_WHAT YOU NEED TO DO:_
Could you give the data below again exactly, apart from the pictures?

_GIVEN MATERIAL:_
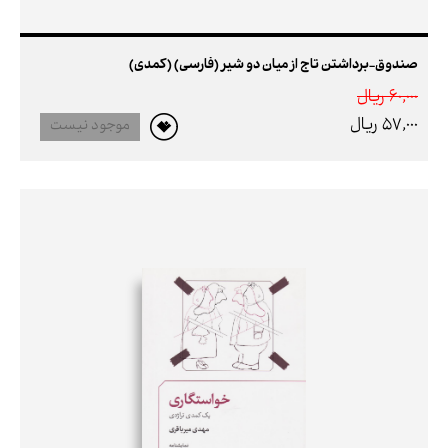
صندوق-برداشتن تاج از میان دو شیر (فارسی) (کمدی)
60,000 ريال
57,000 ريال
موجود نیست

_OUTPUT FOR THIS TASK:_
صندوق-برداشتن تاج از میان دو شیر (فارسی) (کمدی)
60,000 ريال
57,000 ريال
موجود نیست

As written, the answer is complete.